WORK REQUIRED: The entries are to be reproduced verbatim, with all pictures omitted.

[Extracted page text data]
________________
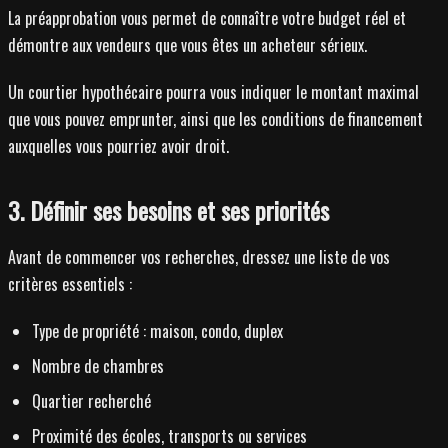
La préapprobation vous permet de connaître votre budget réel et
démontre aux vendeurs que vous êtes un acheteur sérieux.
Un courtier hypothécaire pourra vous indiquer le montant maximal
que vous pouvez emprunter, ainsi que les conditions de financement
auxquelles vous pourriez avoir droit.
3. Définir ses besoins et ses priorités
Avant de commencer vos recherches, dressez une liste de vos
critères essentiels :
Type de propriété : maison, condo, duplex
Nombre de chambres
Quartier recherché
Proximité des écoles, transports ou services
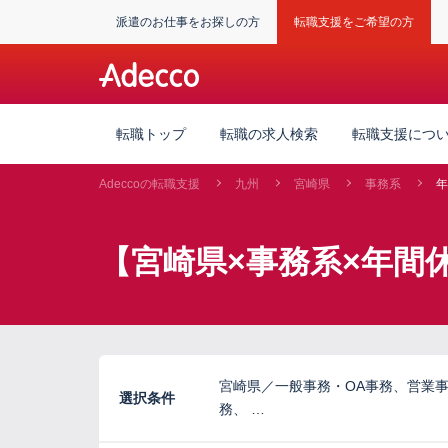
派遣のお仕事をお探しの方
転職支援をご希望の方
転職トップ
転職の求人検索
転職支援につ
Adeccoの転職支援
九州
宮崎県
事務系
年
【宮崎県×事務系×年間
宮崎県／一般事務・OA事務、営業
選択条件
務、 …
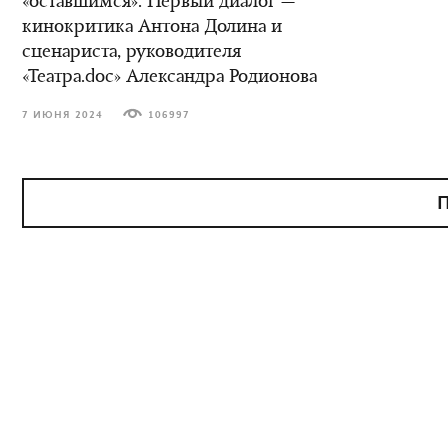
«оставшимся». Первый диалог —
кинокритика Антона Долина и
сценариста, руководителя
«Театра.doc» Александра Родионова
7 ИЮНЯ 2024
106997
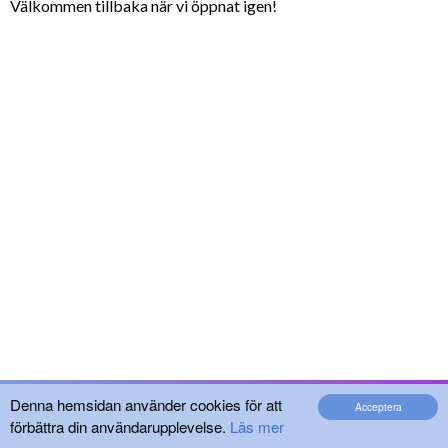
Välkommen tillbaka när vi öppnat igen!
Denna hemsidan använder cookies för att
Acceptera
förbättra din användarupplevelse.
Läs mer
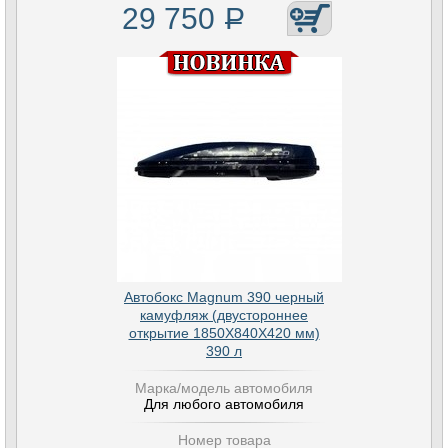
29 750
Р
Автобокс Magnum 390 черный
камуфляж (двустороннее
открытие 1850Х840Х420 мм)
390 л
Марка/модель автомобиля
Для любого автомобиля
Номер товара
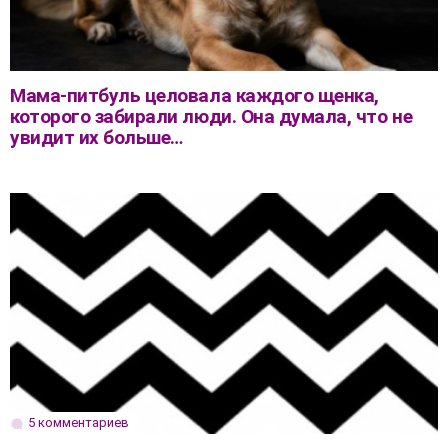
Мама-питбуль целовала каждого щенка,
которого забирали люди. Она думала, что не
увидит их больше…
5 комментариев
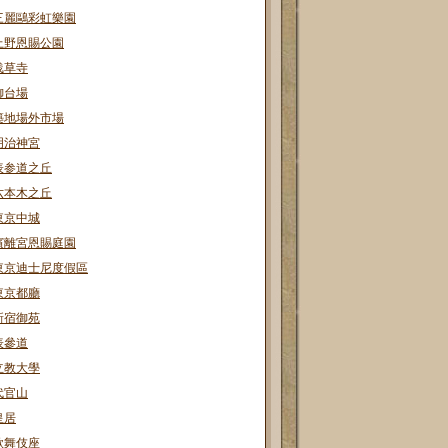
三麗鷗彩虹樂園
上野恩賜公園
浅草寺
御台場
築地場外市場
明治神宮
表参道之丘
六本木之丘
東京中城
濱離宮恩賜庭園
東京迪士尼度假區
東京都廳
新宿御苑
表參道
立教大學
代官山
皇居
歌舞伎座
________________
SOLUTION TO THIS EXERCISE:
La préapprobation vous permet de connaître votre budget réel et
démontre aux vendeurs que vous êtes un acheteur sérieux.
Un courtier hypothécaire pourra vous indiquer le montant maximal
que vous pouvez emprunter, ainsi que les conditions de financement
auxquelles vous pourriez avoir droit.
3. Définir ses besoins et ses priorités
Avant de commencer vos recherches, dressez une liste de vos
critères essentiels :
Type de propriété : maison, condo, duplex
Nombre de chambres
Quartier recherché
Proximité des écoles, transports ou services
派遣のお仕事をお探しの方
転職支援をご希望の方
転職トップ
転職の求人検索
転職支援につ
Adeccoの転職支援
九州
宮崎県
事務系
年
【宮崎県×事務系×年間
宮崎県／一般事務・OA事務、営業
選択条件
務、 …
«оставшимся». Первый диалог —
кинокритика Антона Долина и
сценариста, руководителя
«Театра.doc» Александра Родионова
7 ИЮНЯ 2024
106997
Välkommen tillbaka när vi öppnat igen!
Denna hemsidan använder cookies för att
Acceptera
förbättra din användarupplevelse.
Läs mer
29 750
Р
Автобокс Magnum 390 черный
камуфляж (двустороннее
открытие 1850Х840Х420 мм)
390 л
Марка/модель автомобиля
Для любого автомобиля
Номер товара
Мама-питбуль целовала каждого щенка,
которого забирали люди. Она думала, что не
увидит их больше…
5 комментариев
三麗鷗彩虹樂園
上野恩賜公園
浅草寺
御台場
築地場外市場
明治神宮
表参道之丘
六本木之丘
東京中城
濱離宮恩賜庭園
東京迪士尼度假區
東京都廳
新宿御苑
表參道
立教大學
代官山
皇居
歌舞伎座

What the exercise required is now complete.